Empréstimos: Grupo Silvio Santos agora enfrenta os bancos

O Grupo Silvio Santos disse, por meio da assessoria de imprensa, que "está obtendo crédito normalmente"

Executivos de primeiro escalão da Jequiti, uma das 43 empresas do Grupo Silvio Santos, passaram boa parte de fevereiro batendo à porta de bancos. O objetivo era conseguir um empréstimo para alongar o perfil de endividamento da fabricante de cosméticos. Até sexta-feira, haviam conseguido 30% do que buscavam.

Ainda assim, aceitando pagar juros altos para o porte da companhia (entre 1,40% e 1,90% ao mês) e mudando as garantias oferecidas aos credores: em vez de estoque de produtos, imóveis que pertencem ao Grupo.
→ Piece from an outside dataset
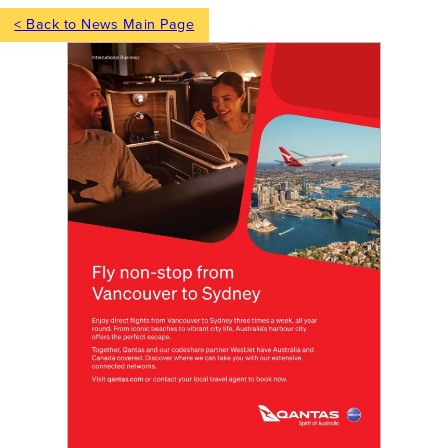
< Back to News Main Page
Esse caso ilustra as dificuldades que o império do apresentador encontra para se financiar após a crise do Panamericano. Mesmo considerada a "joia da coroa" do Grupo e avaliada em R$ 800 milhões, a Jequiti tem suado para conseguir crédito.

O Grupo Silvio Santos disse, por meio da assessoria de imprensa, que "está obtendo crédito normalmente". "Essas informações são pura especulação."

O Panamericano teve um rombo de R$ 4 bilhões em decorrência de fraudes contábeis promovidas pela administração que comandou o banco até o início de novembro. No fim de janeiro, a instituição foi vendida para o BTG Pactual por R$ 450 milhões. Mas o negócio só saiu depois de o Fundo Garantidor de Crédito (FGC) arcar com prejuízo de R$ 3,4 bilhões.

Em outras palavras, Silvio Santos deu um calote no Fundo, criado e mantido pelos bancos com objetivo de cobrir depósitos de correntistas em caso de quebra de alguma instituição. Em conversa com o Estado ao fim das negociações que culminaram na venda do Panamericano, um banqueiro já avisava: "Vingança é um prato que se come frio."

As razões. Não é só por questões emocionais que o Grupo enfrenta obstáculos. Afinal, banqueiros costumam ser racionais em suas decisões. O Estado ouviu sobretudo dois argumentos para explicar a mão mais fechada do que o normal com as empresas do apresentador.

O primeiro deles é a falta de governança e transparência no Grupo. "Se o Panamericano, que tem capital aberto e é fiscalizado pelo Banco Central, conseguiu promover uma fraude daquele tamanho, como confiar em empresas de capital fechado?", indaga um banqueiro.

"As empresas não têm boa gestão. O estilo paternalista e amigável de Silvio é pouco profissional e o mercado é muito competitivo", emenda outro executivo.

O segundo argumento mais citado é uma possível dívida de Silvio com a Receita Federal. Segundo o entendimento de alguns tributaristas, o empresário poderia ser obrigado a pagar até R$ 1 bilhão para o Fisco por causa da maneira como o Panamericano foi salvo. "Há um risco tributário envolvendo o Grupo", afirmou outro profissional.

Levando em conta só as maiores empresas (SBT, Jequiti e a varejista Lojas do Baú), o endividamento total do Grupo supera R$ 600 milhões. Cerca de 60% vencem em até um ano - o que se considera curto prazo. "Eles precisam alongar a dívida, estão com muita pressão no fluxo de caixa", diz um banqueiro.

A Jequiti iniciou seu périplo pedindo R$ 80 milhões para pagar em 4 anos. Baixou para R$ 50 milhões e, segundo informações de mercado, havia conseguido R$ 15 milhões até sexta-feira. A dívida total da empresa somava R$ 220 milhões no final de janeiro.

Fontes ligadas ao empresário afirmam que "muita gente" quer puxar para baixo o valor dos ativos do Grupo, especialmente do Baú. A empresa varejista está à venda e estaria negociando com as Casas Bahia e o grupo mexicano Elektra.